Companies have been eager to build countless datalakes and populate them with no less than countless data. The young datascientists then looked at the architects and database experts with the new world’s view of the old world: No need for modeling, trash your MPD, MCD, Kimball models, UML or other SQL! We are dealing with raw data.
Yet very quickly, our datalakes became dataswamps and datascientists began to spend a lot of time preparing, cleaning and aggregating data. This load without much added value represents more than 50% of the total load of a datascience project. The part devoted to machine learning is so small that the datascientist are frustrated to do so little true datascience.
Modeling helps data understanding
Indeed, if it is no longer necessary to model to store the information, it is necessary to model to understand the information that one manipulates. Moreover, the amount of useful information contained in the data becomes more and more infinitesimal. To understand and locate useful information among terabytes of data, there is no alternative to modeling the information. To make a literary analogy, it is not by reading the persistent bitstream on its reader that we understand the deep meaning of the information is present, but without metamodel impossible to understand the meaning.
With this in mind, data architects have set up information structures per floor, rediscovered the concepts of sight, object or star model.
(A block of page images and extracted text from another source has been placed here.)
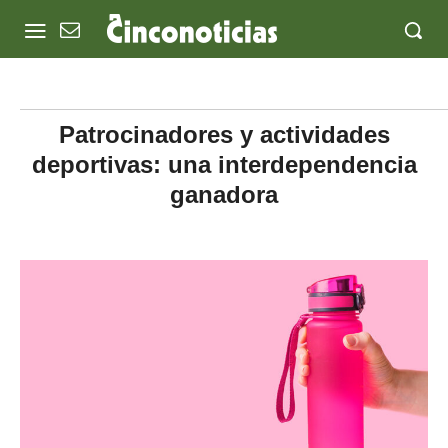
Patrocinadores y actividades
deportivas: una interdependencia
ganadora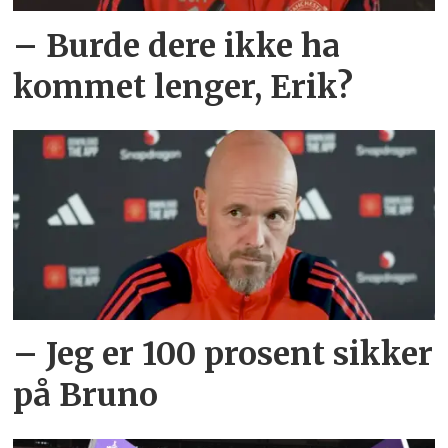
– Burde dere ikke ha
kommet lenger, Erik?
– Jeg er 100 prosent sikker
på Bruno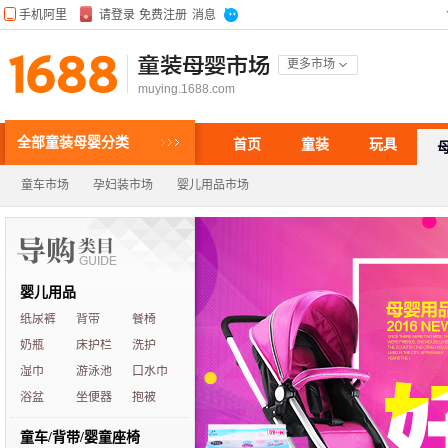
童装母婴市场
更多市场
muying.1688.com
全部童装母婴分类
首页
童装
玩具
童车市场
孕妇装市场
婴儿用品市场
婴儿用品
纸尿裤
背带
餐椅
奶瓶
床护栏
洗护
湿巾
游泳池
口水巾
浴盆
坐便器
抱被
童车/背带/婴童座椅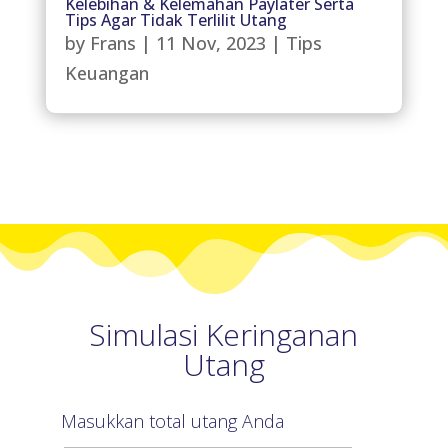
Kelebihan & Kelemahan Paylater Serta
Tips Agar Tidak Terlilit Utang
by
Frans
|
11 Nov, 2023
|
Tips
Keuangan
Simulasi Keringanan
Utang
Masukkan total utang Anda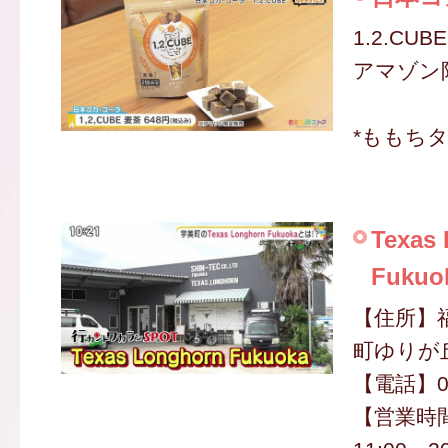
1.2.CUB
アマゾン
*ももち
Texas
Fukuo
【住所】
町ゆりが丘4
【電話】09
【営業時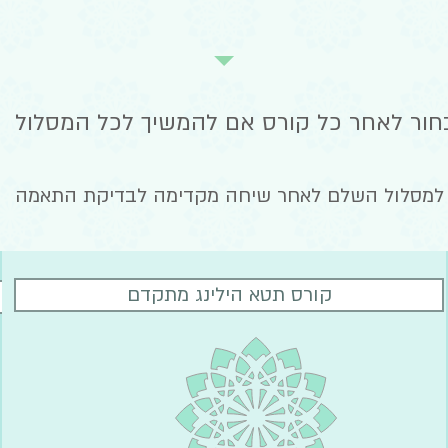
בחור לאחר כל קורס אם להמשיך לכל המסלול
למסלול השלם לאחר שיחה מקדימה לבדיקת התאמה
קורס תטא הילינג מתקדם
The governance of the data has become a priority again and maintain a catalog of well-documented data a prerogative of datalab. The most advanced companies establish metamodels and ontologies to understand, interpret and navigate the data. The theory of graphs emerged from its closet and serves as a support for all data analysis social networks.
Finally, and this will be the subject of the next article, architects and data engineers have set up layered datalakes, capable of replacing decision-making warehouses, and providing the same level of readability as the old systems.
Modeling at the service of efficiency
The data lake will be used by data scientists. But the work of a data scientist breaks down as follows:
- 80%: data preparation
- 20% : Machine learning
What data do they use? Many data identical to those used by Data Analytics teams.
But how is the work done in Data Analytics?
- 80%: data preparation
- 20%: Dashboarding and analyzes
Modeling a single database, allowing a simple reading of the data of the company is therefore essential:
- For Data Science and Data Analytics teams to have the same basis for analysis
- To factorize work and improve efficiency
- It is illusory to think that one can exploit the raw data without reworking the model
- Modeling is performed a posteriori to interpret, analyze and produce an aggregate view
- Data remodeling depends on the use case; there is not only one method. We must strive for a common model but from a technological point of view, we will exploit this same common model in a different way.